La distribution vocale s’avère de très haute volée, même si l’un des rôles principaux convainc partiellement. Il s’agit de Catherine Hunold qui ne trouve pas forcément son meilleur rôle en Leonora. Le soprano français [lire nos chroniques de Mahagonny Songspiel, Les barbares, Bérénice, Wesendonck Lieder, Lohengrin, La damnation de Faust et Ariadne auf Naxos] chante, certes, toutes les notes, en puisant d’ailleurs dans une appréciable réserve de graves, mais beaucoup de ses aigus, très puissants au demeurant, sont en tension, voire en limite pour les plus hauts perchés. Concentrée sur son émission, l’interprétation semble en souffrir avec des variations de couleurs et des nuances limitées. Pace, pace mio Dio de l’Acte IV est d’une douceur reposante, mais le suraigu (« Invan la pace… ») se rapproche du cri, alors que son Maledizione final est chargé de davantage d’expressivité.
En Alvaro, Amadi Lagha est, en revanche, une – nouvelle – révélation.
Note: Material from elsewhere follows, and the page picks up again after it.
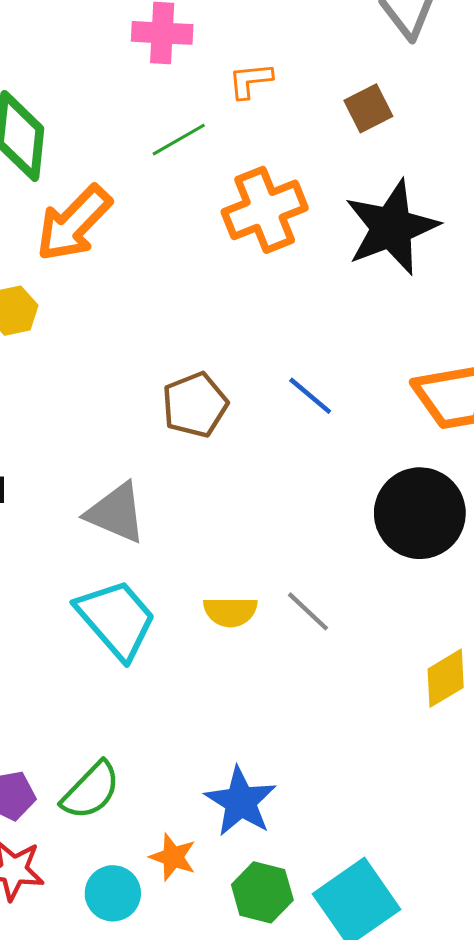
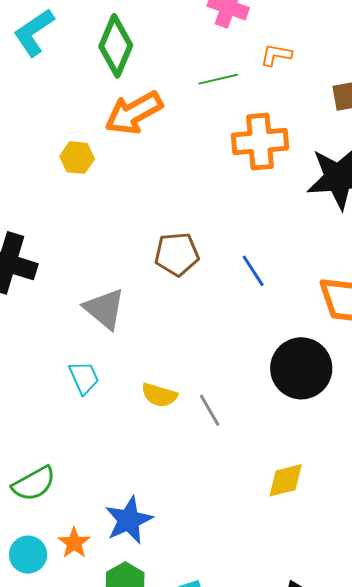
cyan trapezoid: (116, 619) -> (84, 378), size x0.6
Nous avions vu le ténor franco-tunisien dans Turandot à Toulon [lire notre chronique du 25 janvier 2019], et le sentiment est le même cette fois-ci : celui d’avoir assisté à un grand moment [lire également notre chronique de Luisa Miller]. C’est d’abord le volume de l’instrument qui impressionne, un medium qui emplit généreusement et naturellement tout l’espace dès les premières notes. Le registre aigu est ensoleillé et clair, tandis que le grave, bien qu’en montrant des limites, est tout de même fort bien exprimé. Dans ce chant bien articulé, sans pleurnicherie, se dégagent émotion et générosité, l’artiste se prenant au jeu et n’hésitant pas à s’éloigner significativement du pupitre.
Autre magnifique timbre, celui du baryton Gezim Myshketa en Carlo, doté d’une ligne vocale élégante et d’un legato conduit sur le souffle [lire notre chronique du 19 juin 2015]. Ses S siffleurs rappellent un autre baryton Verdi de légende, Renato Bruson. Ce soir, le chanteur turc sait aussi se montrer vindicatif, comme au grand air de l’Acte II. Dans ces conditions, la confrontation entre Alvaro et Carlo, avant qu’ils ne sortent en coulisses pour un duel à mort, constitue le sommet de la soirée, ceci en termes de chant et de théâtre. Chantant sans partition, la basse Roberto Scandiuzzi compose un Padre Guardiano d’une évidente autorité. Le vibrato reste sous contrôle, l’assise vocale est stable et le creux du grave correspond idéalement à ce personnage d’église [lire nos chroniques d’Eugène Onéguine, Simon Boccanegra, I quattro rusteghi, Ero e Leandro, Don Pasquale, La grotta di Trofonio, Jérusalem, La sonnambula et Don Carlos]. La Preziosilla de Raehann Bryce-Davis déploie un agréable instrument, avec fermeté mais sans outrage. La voix est dynamique dans les passages rapides et de nature bouffe, les grands sauts d’intervalle sont gérés avec musicalité ; le seul bémol est une diction largement perfectible. Dernier rôle de premier plan, le Fra Melitone de Sergio Vitale, sonore et bien timbré, pourvu d’une ampleur certaine, tandis que Roberto Covatta (Trabuco) et Barnaby Rea (Chirurgo) [lire nos chroniques de De la maison des morts et de Trois sœurs] complètent la distribution. Préparé par Alfonso Caiani, le chœur masculin du Capitole, rejoint par les femmes uniquement pendant une partie du troisième acte, affiche un sans-faute. Il fait preuve d’une unité sans failles et distille une palette très large de nuances, entre chant à pleine force et piano subito.
Bonne nouvelle, les masques commencent à tomber. Si les femmes le portent encore en majorité, ce n’est pas le cas des hommes lorsqu’ils chantent. Il faut dire que les choristes sont bien espacés sur la surface du plateau, mais leur nombre (une trentaine pour les hommes, de même que pour la partie féminine) n’autorise pas actuellement une version scénique, comme l’indique au micro le directeur artistique Christophe Ghristi avant le début du concert.